The appearance on Russian state television only lasts a few seconds, and the effect should be shocking.

Where do these Russian women and men get the courage to ruthlessly risk everything for their own fate?

There are already so many.

Like Marina Ovsyannikova, who jumps into the live picture during primetime news with her self-painted poster - for a few precious seconds in which she conveys her protest to the Russian television people before the station reacts - and shuts down.

Mariana Ovzyannikova is now in prison while her second, pre-recorded appeal against Putin and his war spreads millions of times online.

Hug me!

Or like the Russian woman, bent with age, who announces her resistance at night in Saint Petersburg and is taken away by police officers who could be her grandchildren.

Elsewhere, a young man holds a sign that reads, "If you're against the war, hug me!" Passers-by can be seen looking around nervously before hurrying to do so and flee.

In Nizhny Novgorod, a young woman is taken away with a poster whose action is particularly ingenious: the poster is empty, just a white space.

Of course, the Russian state power understands that this is something like the original text of the protest.

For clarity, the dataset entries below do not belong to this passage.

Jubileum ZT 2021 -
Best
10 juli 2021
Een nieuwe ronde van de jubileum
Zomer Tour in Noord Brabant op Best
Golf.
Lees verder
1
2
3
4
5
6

When the historian Timothy Snyder wrote "On Tyranny" in 2017 under the impression of the Trump election, his "Twenty Lessons for the Resistance" became a world bestseller.

Translated into numerous languages, the volume is still not available in Russian.

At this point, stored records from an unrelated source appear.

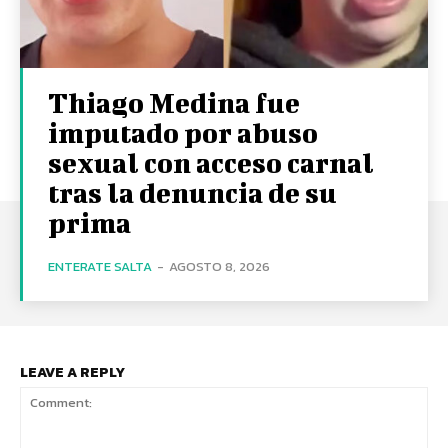
Thiago Medina fue
imputado por abuso
sexual con acceso carnal
tras la denuncia de su
prima
ENTERATE SALTA
-
AGOSTO 8, 2026
LEAVE A REPLY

What some considered overly alarmist at the time turns out to be visionary in retrospect.

Just read Snyder's remarks on Putin.

The Russians, who are now rehearsing their resistance at the risk of their lives, may have taken note of the book in other languages.

But we, the spectators on the sidelines on safe ground, can also find help in it.

Some things read as naively as formulated for a children's book - and that's how the book with the illustrations by Nora Krug is also presented: "Don't show hasty obedience" is Snyder's first commandment.

Then follow demands like: "Defend institutions" because they cannot do it themselves;

"ask and verify";

"talk to others";

"be patriotic";

"keep calm when the unthinkable happens".

Many of these calls seem like civic micro-actions that we should all be able to implement.

But it's not as simple as that, which is why Snyder gives his last lesson the utmost urgency in its brevity: Be "as brave as you can."

However, this is followed by the terrible realization: "If none of us will die for freedom, then we will all perish under tyranny."